Students have returned from Ukraine:-
Medical students from Chandigarh and Mohali recounted their seven-day ordeal in Ukraine, which included trauma, terror, extreme cold, and malnutrition.
Due to a lack of food, six students survived on one plate of ‘dal chawal,’ and the rest of the time they ate biscuits and chips, according to one of them.
For Shelly, a resident of Sector 20, and Sourav Upadhaya, a resident of Sector 125, Mohali, living in a war-torn nation was a horrific experience. Shubham Kumar, a salon owner in Chandigarh’s Sector 35, also returned. They said that once hooters sounded, they would rush towards the trenches.
“I am a fourth-year MBBS student at Zaporozhye State Medical University,” Shelly explained. It was the first time we had been involved in a war. We jumped into the trenches as soon as the hooter sounded, and then we heard a bomb burst. We were terrified and unclear if we would be able to return to our homes in India. However, we were able to escape our accommodation and travel for seven days to the Hungary border, where we caught a flight to Delhi.”
Shelly stated that after the situation calmed down, she would return to finish her MBBS degree. “Our children’s future is at stake,” her father Darshan Singh stated. Once the situation improves, they will return to finish their courses. We are, nonetheless, terrified.”
“We want Ukraine to win the conflict because the people there are sympathetic and kind,”

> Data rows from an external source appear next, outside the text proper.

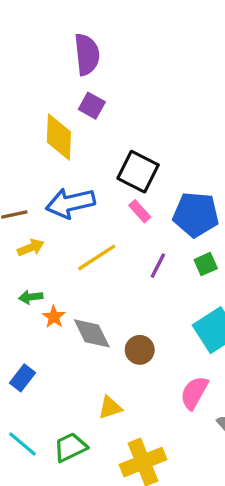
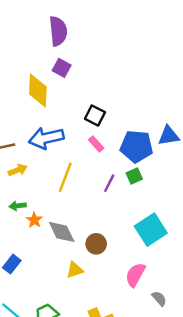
black square: (138, 172) -> (95, 115), size x0.7
yellow line: (97, 257) -> (65, 177), turned -36
green square: (206, 264) -> (134, 176), moved
yellow triangle: (110, 408) -> (75, 270), moved

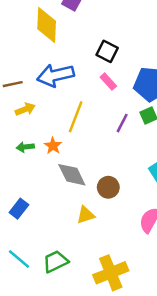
orange star: (34, 220) -> (53, 146), moved

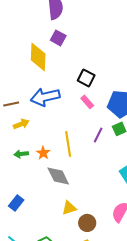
yellow line: (76, 117) -> (68, 144), moved, turned -30
brown circle: (108, 187) -> (87, 223), moved

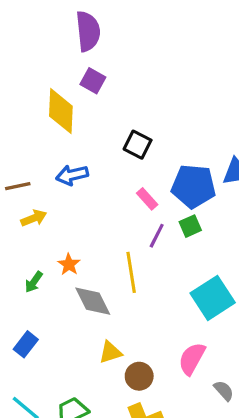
blue arrow: (45, 97) -> (72, 175), size x0.7
pink rectangle: (87, 102) -> (147, 199), moved
yellow line: (68, 144) -> (131, 272), moved
green arrow: (21, 154) -> (34, 282), moved, turned -48

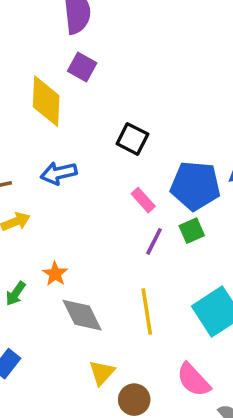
yellow line: (131, 272) -> (147, 312), moved
yellow triangle: (110, 352) -> (102, 373), turned -30
pink semicircle: (192, 359) -> (194, 380), turned -72

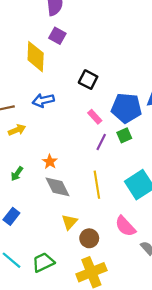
orange star: (55, 274) -> (50, 162), moved

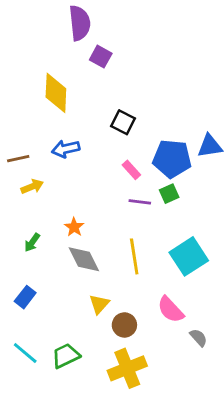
purple square: (57, 36) -> (101, 57), moved
purple line: (101, 142) -> (140, 202), turned 70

Sourav Upadhaya, a fourth-year student at the same university, said. We had to go to Kyiv by train, which made many stops along the route. When the bombs went off, we were terrified. We had to pay for our own flight from Ukraine.” “I had worked in a salon in Zaporozhye and it was doing really well,” Shubham Kumar, who visited Ukraine in 2017, said. But war shattered all of my aspirations, and we were forced to return to preserve our lives.” In all, 102 Chandigarh households and 18 Mohali families have children living in Ukraine. Three people from Mohali and two people from Chandigarh have returned.
Panchkula students describe their journey to home
Four of the 12 kids who returned from Ukraine to the Panchkula district Told to some newspaper on Thursday that this was the most difficult journey of their lives. However, 15 district children remain stuck in the war-torn country.
Milap Kaushik, a fourth-year student from Pinjore, and Muskan, a resident of Sector 10, Panchkula, were both terrified when they heard about the approaching battle. Both were students at Odesa National Medical University in Odesa, Ukraine, and their parents were concerned because Russia had positioned naval ships in the Black Sea near Odesa.